Porém, o Código Florestal voltou a ser alterado outras sete vezes desde 2012, com sucessivos adiamentos do prazo para a efetivação do CAR e dos PRAs. Sem verificação e validação dos dados, a inscrição de propriedades no CAR foi se reduzindo a um registro numa espécie de cartório paralelo, que supostamente atesta, sem testar, a sua regularidade com a legislação ambiental. Embora não devesse ser confundido com um cartório patrimonial, o registro no CAR tem sido usado para subsidiar a grilagem de terras públicas.
Gestão paralítica
O Senado foi praticamente obrigado a referendar a decisão da Câmara sobre a MP 1.154, pois se esgotou o prazo de 120 dias para a aprovação da medida, sem a qual a estrutura de governo seria derrubada, passando a vigorar a do governo anterior. É pouco provável a ocorrência de vetos presidenciais e a viabilidade de eventuais recursos ao STF.
Outros ministérios também foram afetados, como o do Desenvolvimento Agrário, com a transferência da gestão da política de preços mínimos para a Agricultura, e o dos Povos Indígenas, com a atribuição à pasta da Justiça, da declaração de limites das Terras Indígenas. O MMA também perdeu a Agência Nacional de Águas (ANA) e a gestão da política de gestão dos recursos hídricos, para o Ministério da Integração e Desenvolvimento Regional. Além do CAR, outros sistemas de informações relevantes para a política ambiental também foram transferidos para a pasta da Gestão.

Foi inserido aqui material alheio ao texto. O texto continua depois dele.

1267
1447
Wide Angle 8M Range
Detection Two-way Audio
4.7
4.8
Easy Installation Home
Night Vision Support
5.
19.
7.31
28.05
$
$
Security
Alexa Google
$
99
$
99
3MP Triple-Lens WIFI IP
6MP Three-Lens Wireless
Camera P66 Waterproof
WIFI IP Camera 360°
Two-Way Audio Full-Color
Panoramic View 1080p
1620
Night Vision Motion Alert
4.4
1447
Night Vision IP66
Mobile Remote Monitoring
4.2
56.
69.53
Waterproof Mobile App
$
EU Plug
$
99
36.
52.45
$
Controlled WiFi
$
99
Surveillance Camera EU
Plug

Porém, o Ministério da Gestão tem como foco o funcionamento da máquina federal, bastante debilitado nos últimos anos. Sua tarefa é gigantesca e não tem a ver com bases de dados públicos, o que é um equívoco básico. Ele não dispõe de instrumentos e de quadros para gerir dados ambientais. É previsível que essas bases, inclusive o CAR, se tornem estáticas, descoladas das políticas que lhes dão sentido.
Serviços socioambientais
O relator da MP 1.154 na Câmara, deputado Isnaldo Bulhões (MDB-AL), entende que a vinculação do CAR e de outras bases de dados ambientais no Ministério da Gestão foi uma opção intermediária, já que a bancada ruralista pleiteava a sua subordinação à Agricultura. Também considerou-a “técnica”, contra o suposto viés político que lhes poderiam dar tanto o Meio Ambiente quanto a Agricultura.
Mas a questão não é essa. Todos esses dados são públicos e podem ser usados por organizações públicas e privadas como lhes aprouver. A questão é que o CAR foi instituído pelo Código Florestal para operar como instrumento da política florestal. A questão é de funcionar ou de não funcionar. E para servir à política florestal, o CAR deveria estar sendo gerido pelo Serviço Florestal Brasileiro (SFB), no âmbito da política ambiental.
Com a estagnação do CAR, e sem prejuízo do uso dos dados nele disponíveis, o MMA deve avaliar a viabilidade de construir, no âmbito do SFB, uma base de dados de ativos ambientais efetivamente existentes em terras públicas e privadas, para subsidiar projetos de pagamento por serviços ambientais e a sua inserção no mercado de carbono ou em programas oficiais que visem a redução do desmatamento e à gestão de estoques florestais.